Lettre lue au Palais du Luxembourg, le vendredi 13 novembre 2009, lors de la journée
"Femmes debout", organisée par Femmes Solidaires et la Ligue du Droit International des
Femmes
Mesdames les Sénatrices, Mesdames les présidentes, Mesdames et messieurs les dignitaires,
Chers amis,
Merci mille fois de ce grand honneur que vous me faites, aujourd’hui, de me consacrer parmi les
Femmes debout et de permettre à ma voix, celle d’une femme de culture musulmane féministe
et laïque de résonner dans cette prestigieuse institution de la République.
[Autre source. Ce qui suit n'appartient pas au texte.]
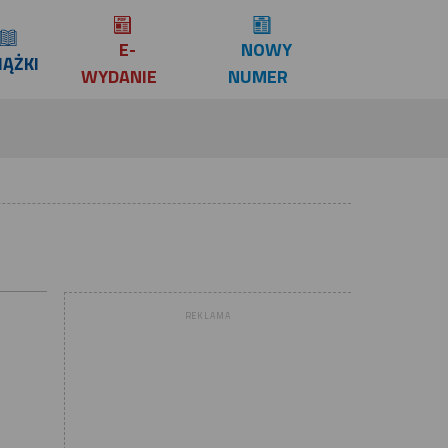
E-
NOWY
IĄŻKI
WYDANIE
NUMER
REKLAMA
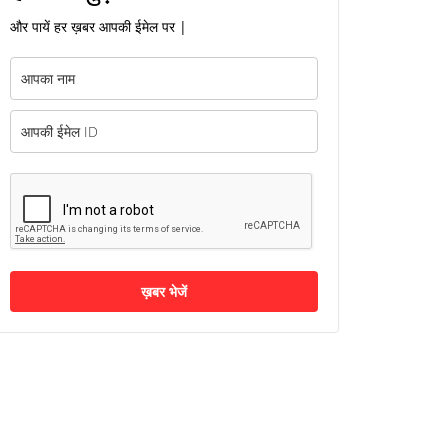
और पायें हर ख़बर आपकी ईमेल पर |
ख़बर भेजें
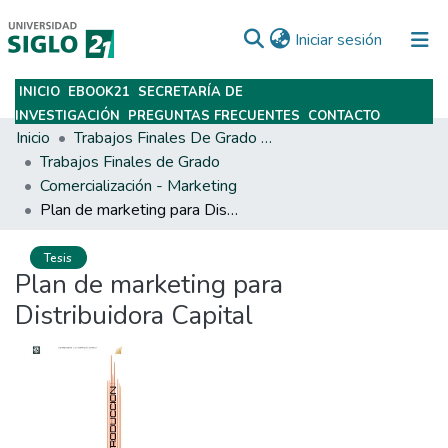
(current)
Iniciar sesión
INICIO
EBOOK21
SECRETARÍA DE
Subir
INVESTIGACIÓN
PREGUNTAS FRECUENTES
CONTACTO
Inicio
Trabajos Finales De Grado Y Posgrado
Trabajos Finales de Grado
Comercialización - Marketing
Plan de marketing para Distribuidora Capital
Tesis
Plan de marketing para
Distribuidora Capital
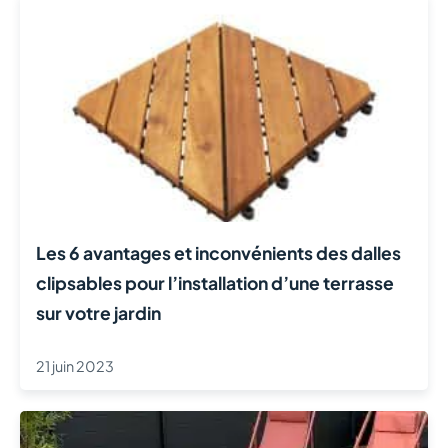
Les 6 avantages et inconvénients des dalles
clipsables pour l’installation d’une terrasse
sur votre jardin
21 juin 2023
Merci à vous, mes
amies de Femmes solidaires et de la Ligue du droit international des femmes pour votre travail
acharné, permanent et indispensable que ce soit dans les quartiers, auprès des femmes victimes
de violences et discriminations, des sans papiers ou encore au sein des politiques et des
instances onusiennes. C’est dire que c’est ici, localement que prend racine le travail pour les
droits des femmes pour se répercuter à l’échelle internationale. C’est dire aussi que la Marche
des femmes pour la liberté et l’égalité est une et indivisible. Lorsqu’une femme souffre dans un
quelconque endroit de la planète, c’est notre affaire à toutes et à tous. Merci de nous faire
sentir de mille façons que nous sommes les maillons d’une même chaîne.
Voilà encore quelques années, je n’aurais jamais imaginé que ma vie de femme, que ma vie de
militante serait si intimement liée au féminisme et à la laïcité.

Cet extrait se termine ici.